Adeogo spent a few moments quietly considering what Stanton was proposing. “Mr. Chairman, aren’t you already planning on conducting public hearings about the embassy attack last year in Somalia?” he asked.
“Yes, up until this moment, that was a priority to me. I’m certain you’ve heard rumors that the CIA and possibly the White House knew an attack in Mogadishu at our embassy was imminent but didn’t react.”
“You must understand, Mr. Chairman, at this moment, my priority is rescuing my daughter, Cassy, and freeing Jennifer Conner. I would prefer that the FBI and the CIA remain focused on working together to save both girls rather than being distracted by hearings that might require them to defend their actions in Africa. I’m also concerned about holding investigative hearings about possible incompetence when our president has been attacked, the chairman of the Joint Chiefs of Staff has been critically wounded, and my daughter and Jennifer Conner have been abducted. The American people might view an investigation into possible errors made in Somalia as giving comfort to our enemies.”
Stanton had not expected Adeogo to bring up the committee’s intention to investigate the Somalia debacle.
“May I suggest that you postpone those committee hearings until a more appropriate time,” Adeogo said. “If you did that, I would be willing to support your new idea.”
“You would state publicly that we need to explore whether political correctness and laws about religious freedom are endangering our national security?” the Chairman asked.
“Yes, I would be willing to support hearings that would examine issues about religious freedom. My goal is the same as yours—to find better ways to identify and root out homegrown extremists. You must understand that no one is more offended than the Muslim community by what these radical Islamists are doing.”
Stanton took a moment to consider Adeogo’s recommendation. Something in his gut was troubling him. He knew the CIA opposed hearings about the embassy attack because Director Grainger didn’t want the public to discover that the NSA had warned his agency that an attack was imminent, yet it did nothing to prevent it. The Chairman also had heard whispers that Mallory Harper and the White House didn’t want his committee investigating the Somalia hostage crisis because of a possible embarrassing payoff scandal. There were rumors on the Internet that President Allworth had agreed to secretly pay Al-Shabaab a multimillion-dollar ransom even though it was U.S. policy not to negotiate with terrorists. What Stanton didn’t know was if Adeogo also had an undisclosed ulterior motive for not wanting those hearings to be held. What secret could he be hiding? Did he have some personal reason for not wanting the committee to investigate the events in Somalia?

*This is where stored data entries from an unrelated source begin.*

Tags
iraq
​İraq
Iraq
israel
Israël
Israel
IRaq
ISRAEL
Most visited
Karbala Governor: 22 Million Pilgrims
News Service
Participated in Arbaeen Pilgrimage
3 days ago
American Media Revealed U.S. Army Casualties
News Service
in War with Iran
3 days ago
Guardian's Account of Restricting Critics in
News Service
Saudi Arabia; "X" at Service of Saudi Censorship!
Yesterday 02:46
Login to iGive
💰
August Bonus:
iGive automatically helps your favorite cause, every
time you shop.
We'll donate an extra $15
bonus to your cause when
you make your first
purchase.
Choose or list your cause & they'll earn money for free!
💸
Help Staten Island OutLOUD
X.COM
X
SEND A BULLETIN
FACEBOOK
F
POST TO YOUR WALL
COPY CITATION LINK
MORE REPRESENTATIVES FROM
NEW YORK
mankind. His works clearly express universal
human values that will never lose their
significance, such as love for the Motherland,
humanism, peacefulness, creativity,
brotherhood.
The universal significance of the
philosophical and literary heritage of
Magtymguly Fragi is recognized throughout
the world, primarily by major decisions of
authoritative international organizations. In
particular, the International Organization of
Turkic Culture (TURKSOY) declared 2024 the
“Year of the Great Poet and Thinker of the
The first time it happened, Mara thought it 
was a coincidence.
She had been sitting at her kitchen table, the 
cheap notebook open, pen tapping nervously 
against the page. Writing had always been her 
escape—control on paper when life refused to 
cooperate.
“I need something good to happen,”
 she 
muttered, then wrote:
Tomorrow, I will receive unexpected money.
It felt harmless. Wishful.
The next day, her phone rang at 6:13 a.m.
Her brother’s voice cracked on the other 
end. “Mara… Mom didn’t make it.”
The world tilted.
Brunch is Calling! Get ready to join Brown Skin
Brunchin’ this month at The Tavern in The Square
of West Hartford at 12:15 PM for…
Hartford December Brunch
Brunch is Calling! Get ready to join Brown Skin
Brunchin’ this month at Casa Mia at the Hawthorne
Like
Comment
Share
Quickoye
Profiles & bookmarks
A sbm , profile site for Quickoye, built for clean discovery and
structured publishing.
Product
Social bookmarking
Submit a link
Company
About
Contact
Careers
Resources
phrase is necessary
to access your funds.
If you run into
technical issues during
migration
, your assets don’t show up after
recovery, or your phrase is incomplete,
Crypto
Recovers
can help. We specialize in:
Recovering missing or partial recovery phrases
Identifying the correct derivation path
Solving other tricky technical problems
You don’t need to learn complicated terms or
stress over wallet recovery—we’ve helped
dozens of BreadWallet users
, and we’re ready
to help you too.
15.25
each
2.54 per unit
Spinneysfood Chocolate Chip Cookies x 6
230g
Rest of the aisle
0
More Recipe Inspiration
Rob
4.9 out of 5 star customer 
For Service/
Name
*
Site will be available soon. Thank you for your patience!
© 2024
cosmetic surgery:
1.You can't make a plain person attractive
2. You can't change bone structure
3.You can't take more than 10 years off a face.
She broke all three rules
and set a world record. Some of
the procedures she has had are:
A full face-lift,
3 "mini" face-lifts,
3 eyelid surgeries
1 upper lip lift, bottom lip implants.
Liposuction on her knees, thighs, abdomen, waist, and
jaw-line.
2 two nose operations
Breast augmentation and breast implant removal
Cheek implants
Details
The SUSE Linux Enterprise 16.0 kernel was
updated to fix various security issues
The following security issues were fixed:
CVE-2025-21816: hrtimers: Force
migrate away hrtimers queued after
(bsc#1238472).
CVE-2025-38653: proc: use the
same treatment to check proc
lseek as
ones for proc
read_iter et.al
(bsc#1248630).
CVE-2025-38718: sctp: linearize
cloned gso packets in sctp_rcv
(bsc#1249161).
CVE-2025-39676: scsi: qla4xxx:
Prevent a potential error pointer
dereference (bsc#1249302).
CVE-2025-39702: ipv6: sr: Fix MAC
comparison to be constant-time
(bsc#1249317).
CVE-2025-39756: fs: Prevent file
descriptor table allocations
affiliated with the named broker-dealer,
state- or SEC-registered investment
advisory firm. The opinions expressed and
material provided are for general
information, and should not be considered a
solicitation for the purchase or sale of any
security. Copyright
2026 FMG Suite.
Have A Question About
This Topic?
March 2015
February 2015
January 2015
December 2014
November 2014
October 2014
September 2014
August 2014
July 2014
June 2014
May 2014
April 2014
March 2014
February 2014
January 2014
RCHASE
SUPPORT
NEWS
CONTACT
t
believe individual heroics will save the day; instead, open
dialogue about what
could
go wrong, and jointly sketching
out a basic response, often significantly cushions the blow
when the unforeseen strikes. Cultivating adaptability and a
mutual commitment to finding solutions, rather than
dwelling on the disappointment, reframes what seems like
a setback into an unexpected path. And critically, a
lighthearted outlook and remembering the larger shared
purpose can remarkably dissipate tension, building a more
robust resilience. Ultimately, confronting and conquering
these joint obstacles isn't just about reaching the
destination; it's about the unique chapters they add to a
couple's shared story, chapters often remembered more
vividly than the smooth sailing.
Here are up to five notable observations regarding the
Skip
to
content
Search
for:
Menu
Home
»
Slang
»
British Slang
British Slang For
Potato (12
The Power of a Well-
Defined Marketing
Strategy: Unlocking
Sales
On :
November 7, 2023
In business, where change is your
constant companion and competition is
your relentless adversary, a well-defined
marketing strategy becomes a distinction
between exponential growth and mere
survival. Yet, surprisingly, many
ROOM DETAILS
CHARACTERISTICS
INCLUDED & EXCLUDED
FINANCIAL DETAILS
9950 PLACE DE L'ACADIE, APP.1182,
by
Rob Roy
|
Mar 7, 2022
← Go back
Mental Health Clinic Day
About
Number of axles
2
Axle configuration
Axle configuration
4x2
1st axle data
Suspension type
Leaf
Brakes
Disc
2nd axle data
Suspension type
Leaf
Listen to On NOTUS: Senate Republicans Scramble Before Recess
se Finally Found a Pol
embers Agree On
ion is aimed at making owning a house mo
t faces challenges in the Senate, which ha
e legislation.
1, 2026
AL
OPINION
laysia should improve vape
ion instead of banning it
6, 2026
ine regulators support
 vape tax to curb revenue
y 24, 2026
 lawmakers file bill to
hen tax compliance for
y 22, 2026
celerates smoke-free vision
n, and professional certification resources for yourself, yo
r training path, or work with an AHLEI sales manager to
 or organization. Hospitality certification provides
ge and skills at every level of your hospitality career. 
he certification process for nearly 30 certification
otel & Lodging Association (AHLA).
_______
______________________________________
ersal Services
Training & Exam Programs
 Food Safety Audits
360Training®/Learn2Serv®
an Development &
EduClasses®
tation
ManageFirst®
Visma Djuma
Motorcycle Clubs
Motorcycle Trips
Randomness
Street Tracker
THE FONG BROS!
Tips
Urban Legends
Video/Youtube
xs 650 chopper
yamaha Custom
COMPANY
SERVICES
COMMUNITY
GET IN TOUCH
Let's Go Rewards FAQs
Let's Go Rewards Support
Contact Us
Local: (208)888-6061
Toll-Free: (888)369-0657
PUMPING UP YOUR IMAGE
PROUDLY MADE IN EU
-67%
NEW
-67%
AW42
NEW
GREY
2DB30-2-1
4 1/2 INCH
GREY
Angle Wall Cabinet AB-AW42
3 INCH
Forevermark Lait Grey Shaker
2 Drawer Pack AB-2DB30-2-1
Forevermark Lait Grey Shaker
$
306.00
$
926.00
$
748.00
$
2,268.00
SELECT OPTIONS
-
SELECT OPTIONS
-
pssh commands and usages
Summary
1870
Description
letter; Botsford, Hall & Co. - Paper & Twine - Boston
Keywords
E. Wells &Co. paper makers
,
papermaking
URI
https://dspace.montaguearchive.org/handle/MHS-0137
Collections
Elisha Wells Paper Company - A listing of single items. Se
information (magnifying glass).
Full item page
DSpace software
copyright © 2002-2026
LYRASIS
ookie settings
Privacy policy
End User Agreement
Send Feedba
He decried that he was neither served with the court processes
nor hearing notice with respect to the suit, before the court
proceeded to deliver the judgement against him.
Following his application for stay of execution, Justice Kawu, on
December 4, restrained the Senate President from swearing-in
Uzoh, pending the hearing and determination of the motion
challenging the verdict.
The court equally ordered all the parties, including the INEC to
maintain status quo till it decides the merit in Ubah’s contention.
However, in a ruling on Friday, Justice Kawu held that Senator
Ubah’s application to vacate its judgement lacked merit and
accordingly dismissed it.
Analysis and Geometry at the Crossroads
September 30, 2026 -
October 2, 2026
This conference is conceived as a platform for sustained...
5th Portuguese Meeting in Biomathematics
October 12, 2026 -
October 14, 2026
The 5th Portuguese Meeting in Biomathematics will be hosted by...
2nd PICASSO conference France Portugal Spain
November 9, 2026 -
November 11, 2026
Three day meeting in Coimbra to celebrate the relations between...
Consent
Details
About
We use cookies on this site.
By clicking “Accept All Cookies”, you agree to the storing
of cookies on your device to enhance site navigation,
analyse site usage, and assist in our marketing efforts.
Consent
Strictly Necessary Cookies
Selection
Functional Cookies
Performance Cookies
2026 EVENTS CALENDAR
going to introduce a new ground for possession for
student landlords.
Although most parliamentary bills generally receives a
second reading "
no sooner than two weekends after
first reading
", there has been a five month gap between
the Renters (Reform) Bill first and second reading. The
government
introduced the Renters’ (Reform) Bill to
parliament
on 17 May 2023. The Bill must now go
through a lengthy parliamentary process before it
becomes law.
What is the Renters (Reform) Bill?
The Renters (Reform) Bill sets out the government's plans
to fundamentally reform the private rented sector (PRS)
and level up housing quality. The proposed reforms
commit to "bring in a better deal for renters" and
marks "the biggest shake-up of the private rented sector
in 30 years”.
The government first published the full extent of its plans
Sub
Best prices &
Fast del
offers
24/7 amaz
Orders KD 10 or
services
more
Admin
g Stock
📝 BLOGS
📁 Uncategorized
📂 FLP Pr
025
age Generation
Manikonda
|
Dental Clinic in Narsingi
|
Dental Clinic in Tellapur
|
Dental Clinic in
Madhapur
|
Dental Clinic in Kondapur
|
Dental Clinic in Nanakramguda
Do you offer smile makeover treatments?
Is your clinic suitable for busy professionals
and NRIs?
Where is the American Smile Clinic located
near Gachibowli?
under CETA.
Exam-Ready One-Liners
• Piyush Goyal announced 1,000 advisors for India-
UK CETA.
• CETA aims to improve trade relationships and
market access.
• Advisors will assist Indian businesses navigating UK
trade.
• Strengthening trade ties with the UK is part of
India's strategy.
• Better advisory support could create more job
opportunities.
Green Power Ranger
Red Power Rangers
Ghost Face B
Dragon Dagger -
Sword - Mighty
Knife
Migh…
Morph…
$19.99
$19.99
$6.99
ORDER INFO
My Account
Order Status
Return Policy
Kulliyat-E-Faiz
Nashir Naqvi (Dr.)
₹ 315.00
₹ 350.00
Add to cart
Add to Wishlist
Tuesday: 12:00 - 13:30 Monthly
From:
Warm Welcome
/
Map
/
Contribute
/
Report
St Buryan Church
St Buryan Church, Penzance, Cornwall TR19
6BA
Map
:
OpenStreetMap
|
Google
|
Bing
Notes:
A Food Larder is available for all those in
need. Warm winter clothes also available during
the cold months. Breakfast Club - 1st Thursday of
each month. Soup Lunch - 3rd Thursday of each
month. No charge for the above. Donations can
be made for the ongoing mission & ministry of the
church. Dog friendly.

“I will not abandon my decision to hold public hearings about the events that occurred in Mogadishu,” Stanton said. “However, I believe the points you’ve raised about timing are valid. So I will put those hearings on hold for the moment and instead have this committee conduct hearings on whether our intelligence community and law enforcement need more freedom to investigate religious leaders and groups that are clearly hostile to our government. Is that good enough for you?”
“Yes, Mr. Chairman, I can support those hearings, but please understand that I will not issue any statements about these issues until after my daughter is rescued. I can’t risk saying or doing anything in public that might put my child’s life in greater jeopardy.”
“Understood,” Stanton replied. “I don’t need you to speak out immediately, but knowing you will eventually be at my side will be useful when the OIN and its attack dog, Omar Nader, start demanding my head.”